Most of the time, Kayo lived (from age 13 on) by a number of criminal rackets. He did little killing on his own behalf, reserving that "business" for his Mob clients. As a freelancer (He was Jewish, so the Italian Mafia wouldn't "make" him), he even "worked" at times for both sides in a power struggle. Though he was a very tough guy, he was also canny. So far as Eric has related, Kayo always did a killing with the help of two or three others. He wasn't the kind to kill from a distance, preferring strangulation or a lead pipe followed by a close-range bullet.

Eric didn't know he had a famous criminal in the family until he was in early middle age, on his own, living in the midwest. He got a phone call from his "uncle Harold", calling from Auburn penitentiary, and eventually conducted nine interviews with him over two years. He was, of course, drawn at least partway into Kayo's web. He said he was preparing material to write the story, and Kayo seemed to go along. Eric was at first fascinated, then repulsed, eventually reluctant to see Kayo any more. He could see clearly that Kayo was a real monster. Even as a 73-year-old fatso, he could be terrifying.

The tenth visit, which was in no way an interview, was the corker. Having some premonition, Eric chose to sit nearest the guards' table, rather than at the far end of the room as before. He told Kayo he was about to publish his article. In short order, he was threatened with at least six kinds of gruesome death. He was terrified, and when he realized he really might get attacked, right there, he left. However, he did publish the article, and updated it into Blood Relation.

How to explain a puzzle like Kayo? He was born into a closeknit Jewish family, devout and conservative. From a young child, he was different. If the stories he told on himself are right (or even sorta close), he was running a numbers game, and had chased off one extortioner at gunpoint, before he was fourteen.

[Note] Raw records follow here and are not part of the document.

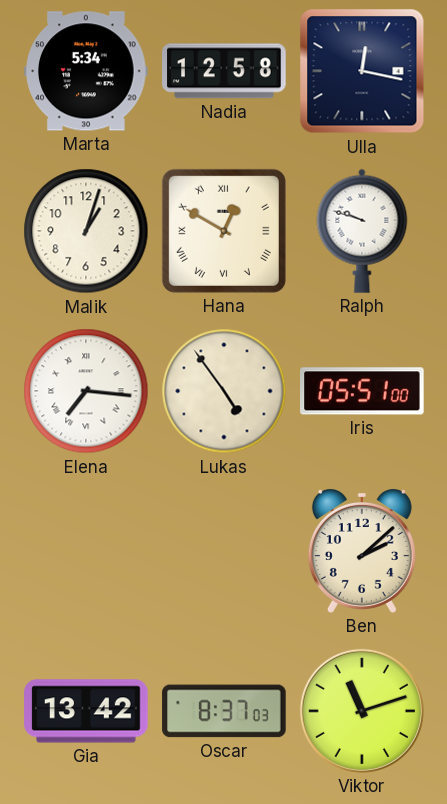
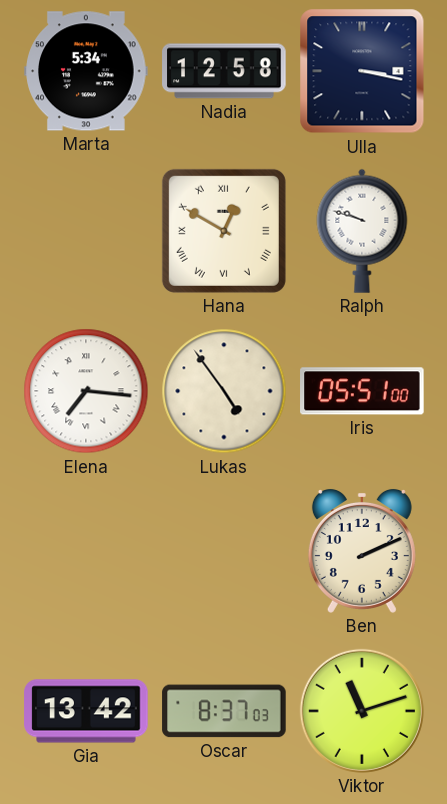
Ulla: 12:17 -> 3:17
Malik: 1:03 -> none
Ben: 2:08 -> 2:11
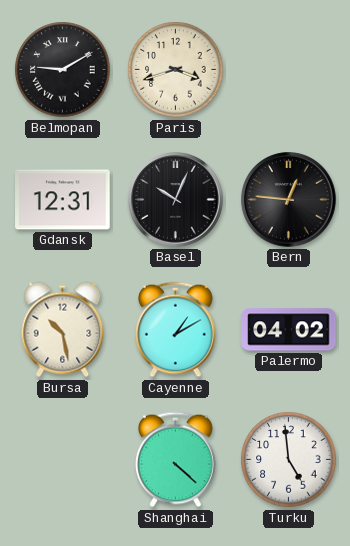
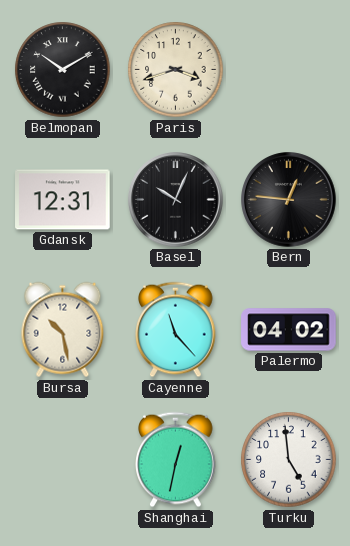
Belmopan: 9:10 -> 10:10
Cayenne: 1:10 -> 11:23
Shanghai: 4:22 -> 12:32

In the nature-nurture debate, most of us probably are 50-50 cases. Here is a case where nurture made hardly a dent in an evil-born personality. Such a case adds credence to 'strong Calvinism,' with its doctrine of 'double predestination': those who are saved were pre-chosen to do so, and those who are not were pre-chosen to be lost. As one preacher puts it, "Some folks were created to be the fuel for the Lake of Fire." I find that rather harsh, but in a case like Kayo's I cannot rule it out.